* Extracted material *
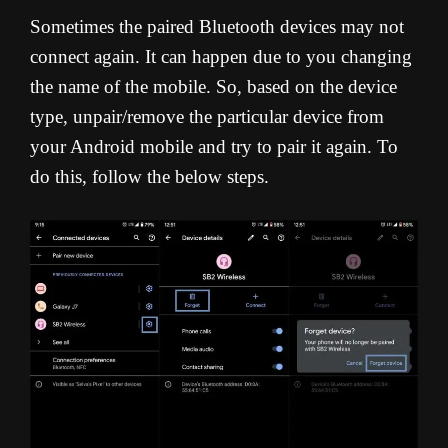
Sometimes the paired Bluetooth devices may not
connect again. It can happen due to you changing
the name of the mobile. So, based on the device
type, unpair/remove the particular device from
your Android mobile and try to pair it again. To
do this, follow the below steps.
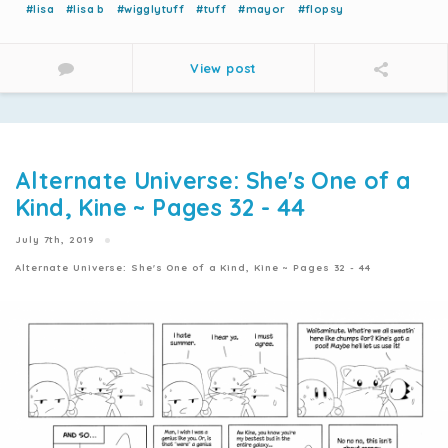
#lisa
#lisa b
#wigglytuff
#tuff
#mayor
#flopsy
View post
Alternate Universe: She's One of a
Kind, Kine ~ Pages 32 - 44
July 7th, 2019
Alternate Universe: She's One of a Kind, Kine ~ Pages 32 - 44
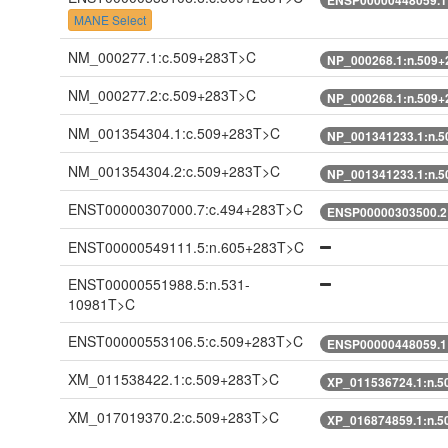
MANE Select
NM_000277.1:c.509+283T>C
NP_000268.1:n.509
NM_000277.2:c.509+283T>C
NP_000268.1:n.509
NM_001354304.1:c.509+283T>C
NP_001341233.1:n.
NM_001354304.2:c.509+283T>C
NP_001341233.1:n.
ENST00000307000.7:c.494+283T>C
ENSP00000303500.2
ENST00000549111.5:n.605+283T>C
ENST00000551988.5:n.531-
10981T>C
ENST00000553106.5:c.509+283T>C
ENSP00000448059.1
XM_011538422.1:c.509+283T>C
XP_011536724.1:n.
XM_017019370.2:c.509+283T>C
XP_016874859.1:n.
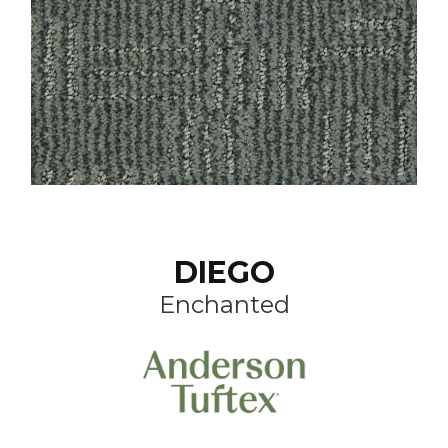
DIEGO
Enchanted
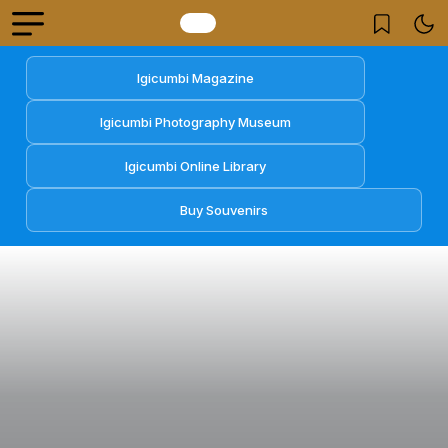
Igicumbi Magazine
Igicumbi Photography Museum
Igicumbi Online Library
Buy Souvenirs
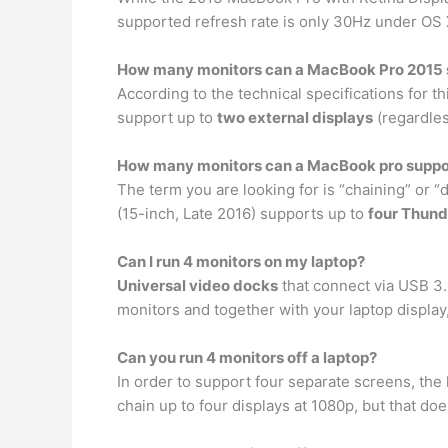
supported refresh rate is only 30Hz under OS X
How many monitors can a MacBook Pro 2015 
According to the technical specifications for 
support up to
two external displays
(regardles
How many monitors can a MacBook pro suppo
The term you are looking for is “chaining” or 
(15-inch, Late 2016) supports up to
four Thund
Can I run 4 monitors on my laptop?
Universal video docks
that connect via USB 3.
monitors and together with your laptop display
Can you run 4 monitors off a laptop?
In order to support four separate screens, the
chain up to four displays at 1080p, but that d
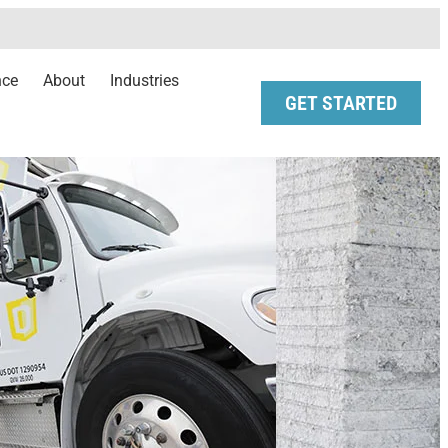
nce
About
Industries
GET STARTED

* Task details *
Give the listing again word for word, without its images.

* Response *
Sometimes the paired Bluetooth devices may not
connect again. It can happen due to you changing
the name of the mobile. So, based on the device
type, unpair/remove the particular device from
your Android mobile and try to pair it again. To
do this, follow the below steps.
#lisa
#lisa b
#wigglytuff
#tuff
#mayor
#flopsy
View post
Alternate Universe: She's One of a
Kind, Kine ~ Pages 32 - 44
July 7th, 2019
Alternate Universe: She's One of a Kind, Kine ~ Pages 32 - 44
MANE Select
NM_000277.1:c.509+283T>C
NP_000268.1:n.509
NM_000277.2:c.509+283T>C
NP_000268.1:n.509
NM_001354304.1:c.509+283T>C
NP_001341233.1:n.
NM_001354304.2:c.509+283T>C
NP_001341233.1:n.
ENST00000307000.7:c.494+283T>C
ENSP00000303500.2
ENST00000549111.5:n.605+283T>C
ENST00000551988.5:n.531-
10981T>C
ENST00000553106.5:c.509+283T>C
ENSP00000448059.1
XM_011538422.1:c.509+283T>C
XP_011536724.1:n.
XM_017019370.2:c.509+283T>C
XP_016874859.1:n.
DIEGO
Enchanted
Igicumbi Magazine
Igicumbi Photography Museum
Igicumbi Online Library
Buy Souvenirs
supported refresh rate is only 30Hz under OS X
How many monitors can a MacBook Pro 2015 
According to the technical specifications for 
support up to
two external displays
(regardles
How many monitors can a MacBook pro suppo
The term you are looking for is “chaining” or 
(15-inch, Late 2016) supports up to
four Thund
Can I run 4 monitors on my laptop?
Universal video docks
that connect via USB 3.
monitors and together with your laptop display
Can you run 4 monitors off a laptop?
In order to support four separate screens, the
chain up to four displays at 1080p, but that d
nce
About
Industries
GET STARTED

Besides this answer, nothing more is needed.